However, for example, throughout the Soviet period, directors of the Armenian SSR could not make a film about the genocide and relations with Turkey. So, Mikael Stambolkian recalled the imperial model of relations between the central authorities and the film studio “Armenfilm”, “If there is anything that the Armenian people have, it is their history. Only three historical films have been made in the 65 years of existence. One is dedicated to the taking of the fortress of Yerevan by the troops of general Paskevich and the annexation of Eastern Armenia to Russia. In the second film where the action takes place 100 years earlier, in the very end, suddenly, a Russian detachment comes to the aid of the commander Mkhitar. This tail sewn with white threads to the novel of Sero Khansadyan who is very well known in Armenia was needed as a screen pass. Neither those who thought it up nor those who accepted it were interested in the fact that in the early 17th century, there was no helicopter landing, and in no other way Russian troops could appear in a given geographical point at that time. It was simply believed that the only way to save the people and save the film is if it was contrary to history, geography, and even common sense.”

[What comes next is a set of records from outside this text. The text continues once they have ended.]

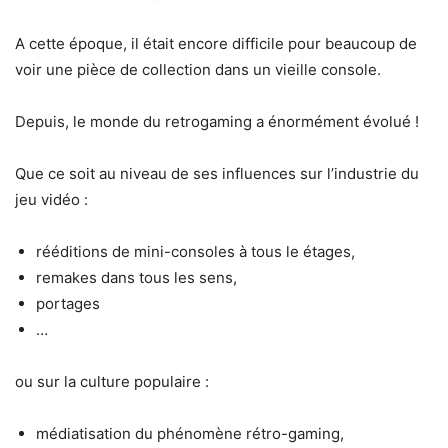
A cette époque, il était encore difficile pour beaucoup de
voir une pièce de collection dans un vieille console.
Depuis, le monde du retrogaming a énormément évolué !
Que ce soit au niveau de ses influences sur l’industrie du
jeu vidéo :
rééditions de mini-consoles à tous le étages,
remakes dans tous les sens,
portages
…
ou sur la culture populaire :
médiatisation du phénomène rétro-gaming,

The sudden criticism of the system from the regions led to the meeting of the fifth plenum of the Union of Cinematographers of the USSR in 1988 entitled “Democratization of society and national cinematography under conditions of perestroika”, during which the “cinematographic brotherhood” will be called “to be free, but united, united, but free”.

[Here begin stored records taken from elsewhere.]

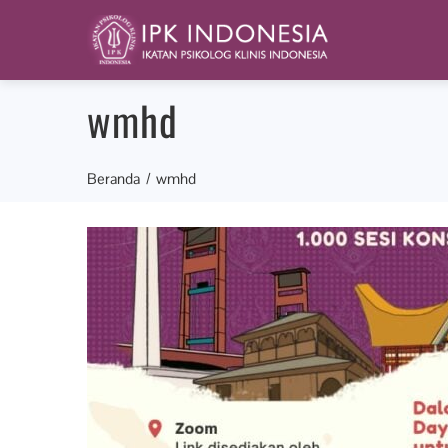
wmhd
Beranda
wmhd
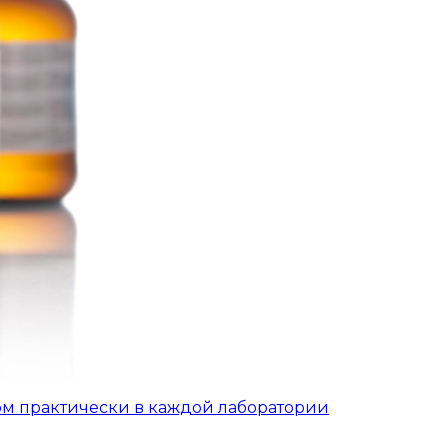
ом практически в каждой лаборатории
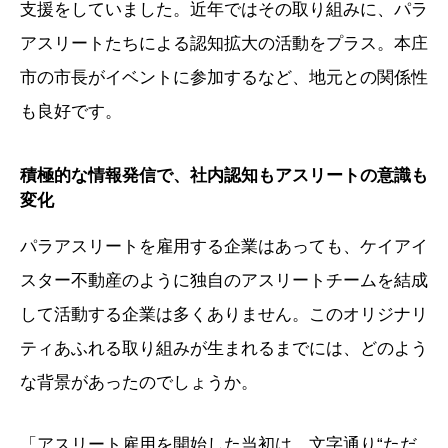
支援をしていました。近年ではその取り組みに、パラ
アスリートたちによる認知拡大の活動をプラス。本庄
市の市長がイベントに参加するなど、地元との関係性
も良好です。
積極的な情報発信で、社内認知もアスリートの意識も
変化
パラアスリートを雇用する企業はあっても、ケイアイ
スター不動産のように独自のアスリートチームを結成
して活動する企業は多くありません。このオリジナリ
ティあふれる取り組みが生まれるまでには、どのよう
な背景があったのでしょうか。
「アスリート雇用を開始した当初は、文字通り“ただ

Prospects of perestroika here were questioned by the first secretary of the Union of Cinematographers of the USSR A. S. Smirnov (it was impossible to present such a thing under L. Kulijanov as the head of the USSR SK), “…the enormous resistance of the administrative system which in words supports the ideas of perestroika is still fiercely resisting their implementation in practice.” Or, “it seems that the notorious Administrative-Command System has secretly decided and successfully carried out a severe massacre of the audacious filmmakers who were among the first in the country to try to weaken its oppressive power.”

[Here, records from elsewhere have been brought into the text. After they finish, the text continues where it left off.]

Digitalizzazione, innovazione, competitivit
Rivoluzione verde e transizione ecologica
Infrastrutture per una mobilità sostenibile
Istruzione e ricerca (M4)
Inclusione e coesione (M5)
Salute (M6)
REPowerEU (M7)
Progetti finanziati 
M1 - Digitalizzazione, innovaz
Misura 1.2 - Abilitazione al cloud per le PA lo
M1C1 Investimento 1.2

Rikhard Peaks, Studio Director and General Director of “Latviaskino” in 1988 compares the system of film studios with the administrative structure of the state, “A few words about the danger that we have. We have developed a model: pluralism, autonomy, and the sovereignty of different films. But here, the opposite tendencies are felt. The same is happening now with the republics in general and with the project for amendments to the Constitution of the USSR. We discussed this issue and came to the conclusion that there can be no independence of separate links in the framework of all-Union relations without the sovereignty of these links, whether it be cinema or a republic. In this context, the proposed amendments to the Constitution of the USSR seem to us to come from the consciousness that has been nurtured in us for years, and from the consciousness of centralism, they do not imply this sovereignty. It seems to us that first, it would be necessary to work out the constitutions of the republics, and then, the general Soviet Constitution. No one should ever be afraid that if someone is given more conscious freedom, someone will run away. We all know that the dog that is on the chain is angrier than the one that walks freely, it knows its owner.”